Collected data
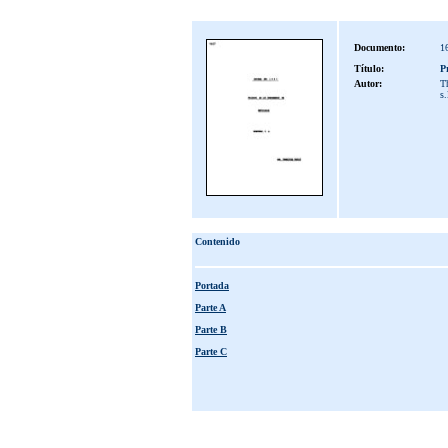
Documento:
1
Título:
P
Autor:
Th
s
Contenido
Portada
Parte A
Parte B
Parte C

...

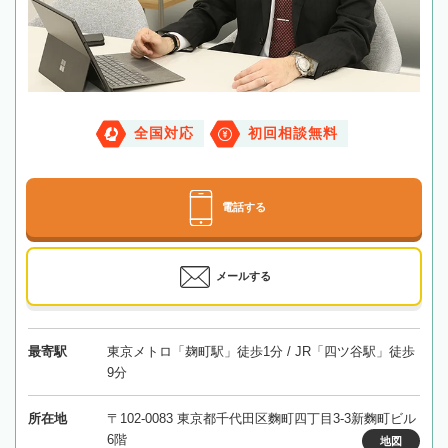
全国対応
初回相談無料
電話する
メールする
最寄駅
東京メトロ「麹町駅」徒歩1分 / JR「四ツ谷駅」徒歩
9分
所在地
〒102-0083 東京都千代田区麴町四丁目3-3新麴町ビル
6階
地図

---

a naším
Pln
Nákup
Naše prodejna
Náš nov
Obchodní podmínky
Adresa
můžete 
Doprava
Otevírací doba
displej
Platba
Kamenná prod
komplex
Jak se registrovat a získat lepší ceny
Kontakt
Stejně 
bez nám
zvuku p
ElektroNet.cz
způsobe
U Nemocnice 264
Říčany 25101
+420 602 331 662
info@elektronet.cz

◆ **EXERCISE**
Look back at the entries above and repeat, unchanged, every line from the line holding "Naše prodejna" through the line holding "info@elektronet.cz".

◆ **RESPONSE AREA**
Naše prodejna
Náš nov
Obchodní podmínky
Adresa
můžete 
Doprava
Otevírací doba
displej
Platba
Kamenná prod
komplex
Jak se registrovat a získat lepší ceny
Kontakt
Stejně 
bez nám
zvuku p
ElektroNet.cz
způsobe
U Nemocnice 264
Říčany 25101
+420 602 331 662
info@elektronet.cz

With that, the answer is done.